Source : A.D. Mayenne,
Lignières-la-Doucelle E dépôt 98/E1, vue 145
Voici quelques éléments d'explication de la lecture et du contexte.
Daté du ‘jour et an que dessus’ c’est-à-dire du jour de l’acte précédent dans le registre, soit le 13 août 1627.
La fonction du défunt est concierge de l’auditoire et prison de la châtellenie. Ce qui n’est pas sa seule activité puisque plus loin on peut lire qu’il exerce le métier de cordonnier.
Le pouvoir de justice d'un seigneur date du Moyen Âge. Toutefois sous l’Ancien régime tous les seigneurs ne jouissent pas du même pouvoir. On distingue au moins trois niveaux : la haute justice pour des délits importants, la moyenne justice pour les crimes châtiés par de légères peines corporelles, ou des affaires avec amendes, et la basse justice pour des affaires de moindre importance passibles seulement de faibles amendes.
La seigneurie de Lignières-la-Doucelle (aujourd’hui Lignières-Orgères) appartenait à la châtellenie de Resné, qui comprenait aussi la seigneurie de Saint-Calais-du-Désert et le patronage de Saint-Samson. Cette châtellenie avait été acquise en 1531 par la famille Le Veneur, dont la résidence principale était au château de Tillières dans l’Eure, mais ils habitaient occasionnellement dans celui de Carrouges[1], situé à quelques kilomètres de Lignières. Il ne semble pas qu’ils aient occupé le château de Resné dont ils se désintéressèrent, et qui de ce fait disparut. Cependant, au moment de notre affaire en 1627, le bailliage annexé à la châtellenie, dont le siège était au bourg de Lignières, existait toujours, et les Le Veneur y exerçaient la haute justice. L’Abbé Angot, dans son dictionnaire de la Mayenne[2], nous dit qu’un carcan était fixé à une maison faisant face à l'église et qu’il y avait un gibet sur la route de Ciral.
Les seigneurs hauts et moyen justiciers possédaient aussi en général une prison, un auditoire, et le personnel nécessaire. L’auditoire était une salle où l’on rendait la justice. Toutes les justices seigneuriales n’en n’avaient pas, mais au moment de l’assassinat de Claude Forton la législation royale interdisait déjà que la justice soit rendue dans la résidence du seigneur. A Lignières, il restait donc encore un auditoire et une prison, vestige de la châtellenie de Resné. L’abbé Angot[3] les situent dans le bourg. Il précise que l’auditoire était un gros pavillon aux murs épais d’un mètre, dont le premier étage servait de prison. Il est fort probable qu’en 1627 le bâtiment abritait également le logement du malheureux Forton.

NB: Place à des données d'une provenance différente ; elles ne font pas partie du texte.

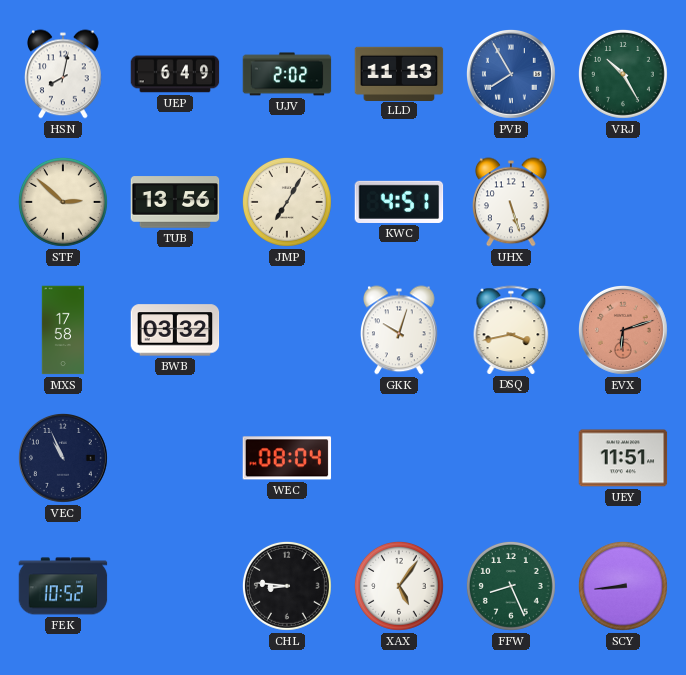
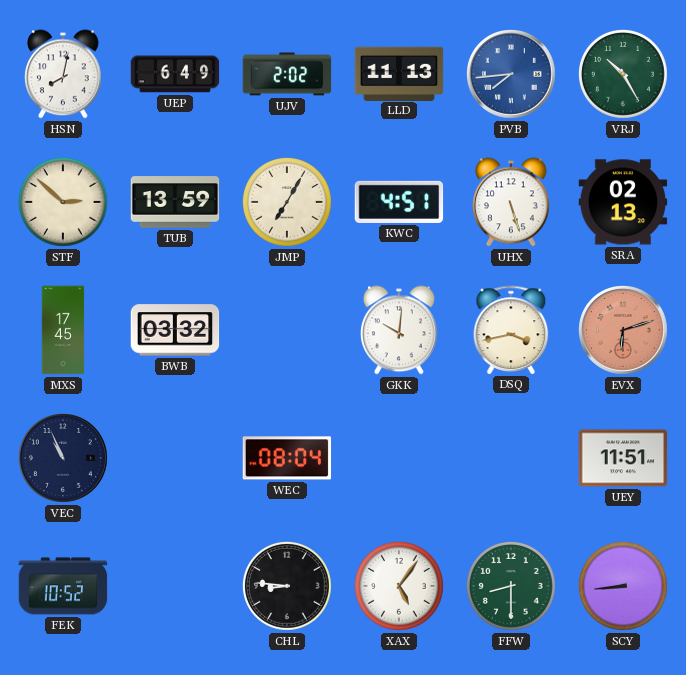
PVB: 7:55 -> 7:44
TUB: 13:56 -> 13:59
SRA: none -> 02:13
MXS: 17:58 -> 17:45
GKK: 10:03 -> 10:01
FFW: 8:26 -> 8:30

Claude Forton, la victime, s’était marié à Lignières le 26 novembre 1615 avec Anne Bisson, dont il eut ensuite au moins six enfants. La dernière, Renée, étant posthume, née à peine deux semaines après le drame, le 25 août 1627.
Les deux meurtriers, Elier Blandin et Jean Manson, qui n’étaient alors retenus prisonniers que pour une affaire d’argent, sont originaires des paroisses de St-Ellier-les-Bois et Joué-du-Bois. Des lieux situés aujourd’hui dans le département de l’Orne mais qui sont en fait très proches de Lignières-la-Doucelle. Joué-du-Bois étant limitrophe, et le bourg de St-Ellier-les-Bois est distant d’une dizaine de kilomètres.
Sitôt leur forfait commis, les deux compères ‘contrebaroient’ les portes. Il faut comprendre qu’ils les ont fermées avec des barres. Ils prirent les draps du lit de Forton, ‘les mirent en portion’, la formulation semble elliptique, peut-être afin de s’en servir pour sortir par une lucarne.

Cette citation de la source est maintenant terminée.